[Source records]
================
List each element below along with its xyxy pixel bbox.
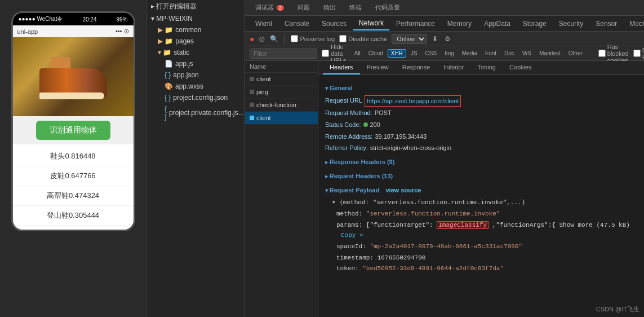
- folder-pages-label: pages: [175, 37, 194, 45]
- network-item-ping[interactable]: ping: [245, 86, 318, 99]
- disable-cache-checkbox[interactable]: Disable cache: [339, 35, 387, 42]
- project-root[interactable]: ▾ MP-WEIXIN: [146, 13, 245, 24]
- network-item-client2[interactable]: client: [245, 112, 318, 125]
- shoe-sole: [39, 93, 104, 99]
- filter-other[interactable]: Other: [565, 49, 586, 58]
- filter-img[interactable]: Img: [441, 49, 458, 58]
- remote-address-label: Remote Address:: [325, 131, 372, 142]
- battery-text: 99%: [116, 16, 127, 23]
- request-method-label: Request Method:: [325, 108, 372, 118]
- tab-preview[interactable]: Preview: [360, 61, 396, 74]
- folder-static[interactable]: ▾ 📁 static: [146, 47, 245, 58]
- project-name-label: ▾ MP-WEIXIN: [151, 15, 193, 23]
- tab-timing[interactable]: Timing: [470, 61, 503, 74]
- network-item-client1[interactable]: client: [245, 73, 318, 86]
- tab-headers[interactable]: Headers: [323, 61, 360, 74]
- menu-dots[interactable]: ••• ⊙: [116, 28, 129, 35]
- json-file-icon: { }: [165, 71, 171, 79]
- request-headers-section[interactable]: Request Headers (13): [325, 171, 637, 182]
- tab-wxml[interactable]: Wxml: [250, 17, 278, 30]
- identify-button[interactable]: 识别通用物体: [36, 121, 110, 140]
- general-section-header[interactable]: General: [325, 83, 637, 94]
- js-file-icon: 📄: [165, 60, 173, 68]
- remote-address-value: 39.107.195.34:443: [375, 131, 427, 142]
- detail-tabs: Headers Preview Response Initiator Timin…: [318, 61, 644, 75]
- folder-pages[interactable]: ▶ 📁 pages: [146, 36, 245, 47]
- request-url-value[interactable]: https://api.next.bspapp.com/client: [365, 95, 461, 107]
- response-headers-section[interactable]: Response Headers (9): [325, 157, 637, 168]
- network-list: Name client ping check-function client: [245, 61, 318, 317]
- open-editors-header[interactable]: ▸ 打开的编辑器: [146, 0, 245, 13]
- tab-cookies[interactable]: Cookies: [503, 61, 539, 74]
- blocked-requests-checkbox[interactable]: Blocked Requests: [633, 47, 644, 60]
- filter-manifest[interactable]: Manifest: [536, 49, 564, 58]
- record-icon[interactable]: ●: [250, 34, 254, 43]
- folder-icon: ▶ 📁: [158, 37, 173, 45]
- list-item: 皮鞋0.647766: [13, 166, 134, 186]
- detail-content: General Request URL https://api.next.bsp…: [318, 75, 644, 279]
- filter-all[interactable]: All: [351, 49, 364, 58]
- payload-spaceid-key: spaceId:: [336, 243, 370, 250]
- online-select[interactable]: Online: [392, 34, 427, 44]
- filter-toolbar: Hide data URLs All Cloud XHR JS CSS Img …: [245, 46, 644, 61]
- tab-storage[interactable]: Storage: [517, 17, 552, 30]
- file-appwxss-label: app.wxss: [175, 82, 203, 90]
- status-code-label: Status Code:: [325, 120, 361, 130]
- file-appjson[interactable]: { } app.json: [146, 69, 245, 81]
- tab-sensor[interactable]: Sensor: [590, 17, 623, 30]
- devtools-panel: 调试器 2 问题 输出 终端 代码质量 Wxml Console Sources…: [245, 0, 644, 317]
- tab-mock[interactable]: Mock: [624, 17, 644, 30]
- file-appjs[interactable]: 📄 app.js: [146, 58, 245, 69]
- request-payload-section[interactable]: Request Payload view source: [325, 185, 637, 196]
- status-code-row: Status Code: 200: [325, 120, 637, 130]
- folder-static-label: static: [174, 49, 189, 56]
- net-status-icon: [250, 103, 254, 107]
- tab-console[interactable]: Console: [279, 17, 315, 30]
- filter-media[interactable]: Media: [459, 49, 481, 58]
- filter-cloud[interactable]: Cloud: [365, 49, 387, 58]
- clear-icon[interactable]: ⊘: [259, 34, 265, 43]
- open-editors-label: ▸ 打开的编辑器: [151, 2, 197, 11]
- preserve-log-checkbox[interactable]: Preserve log: [291, 35, 335, 42]
- filter-type-buttons: All Cloud XHR JS CSS Img Media Font Doc …: [351, 49, 586, 58]
- folder-common[interactable]: ▶ 📁 common: [146, 24, 245, 36]
- file-projectconfig[interactable]: { } project.config.json: [146, 92, 245, 103]
- payload-copy-link[interactable]: Copy »: [341, 232, 363, 239]
- filter-ws[interactable]: WS: [519, 49, 535, 58]
- filter-css[interactable]: CSS: [422, 49, 441, 58]
- time-text: 20:24: [82, 16, 96, 23]
- view-source-link[interactable]: view source: [385, 187, 421, 193]
- tab-codequality[interactable]: 代码质量: [370, 1, 406, 14]
- tab-appdata[interactable]: AppData: [478, 17, 516, 30]
- settings-icon[interactable]: ⚙: [443, 35, 451, 43]
- tab-sources[interactable]: Sources: [316, 17, 352, 30]
- tab-memory[interactable]: Memory: [442, 17, 477, 30]
- tab-network[interactable]: Network: [353, 17, 389, 30]
- filter-input[interactable]: [250, 49, 317, 59]
- payload-token-key: token:: [336, 265, 362, 272]
- folder-icon: ▶ 📁: [158, 26, 173, 34]
- list-item: 鞋0.136235: [13, 226, 134, 231]
- tab-problems[interactable]: 问题: [292, 1, 316, 14]
- detail-panel: Headers Preview Response Initiator Timin…: [318, 61, 644, 317]
- filter-xhr[interactable]: XHR: [388, 49, 406, 58]
- tab-security[interactable]: Security: [553, 17, 589, 30]
- carrier-text: ●●●●● WeChat令: [19, 15, 63, 23]
- tab-initiator[interactable]: Initiator: [437, 61, 470, 74]
- filter-js[interactable]: JS: [407, 49, 421, 58]
- file-appwxss[interactable]: 🎨 app.wxss: [146, 81, 245, 92]
- devtools-content: Name client ping check-function client H…: [245, 61, 644, 317]
- tab-terminal[interactable]: 终端: [344, 1, 367, 14]
- tab-performance[interactable]: Performance: [390, 17, 441, 30]
- payload-spaceid-value: "mp-2a2a4017-8079-48ab-8661-a5c331ac7090…: [370, 243, 522, 250]
- filter-font[interactable]: Font: [482, 49, 500, 58]
- search-icon[interactable]: 🔍: [270, 35, 278, 43]
- tab-output[interactable]: 输出: [318, 1, 341, 14]
- file-projectprivate[interactable]: { } project.private.config.js...: [146, 103, 245, 122]
- download-icon[interactable]: ⬇: [431, 35, 439, 43]
- tab-debugger[interactable]: 调试器 2: [250, 1, 290, 14]
- network-item-checkfunction[interactable]: check-function: [245, 99, 318, 112]
- tab-response[interactable]: Response: [396, 61, 437, 74]
- phone-frame: ●●●●● WeChat令 20:24 99% uni-app ••• ⊙ 识别…: [11, 11, 135, 231]
- filter-doc[interactable]: Doc: [501, 49, 518, 58]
================
Collect every line with the string "editors" from the records, and copy each.

▶ _Answer space_:
- open-editors-header[interactable]: ▸ 打开的编辑器: [146, 0, 245, 13]
- open-editors-label: ▸ 打开的编辑器: [151, 2, 197, 11]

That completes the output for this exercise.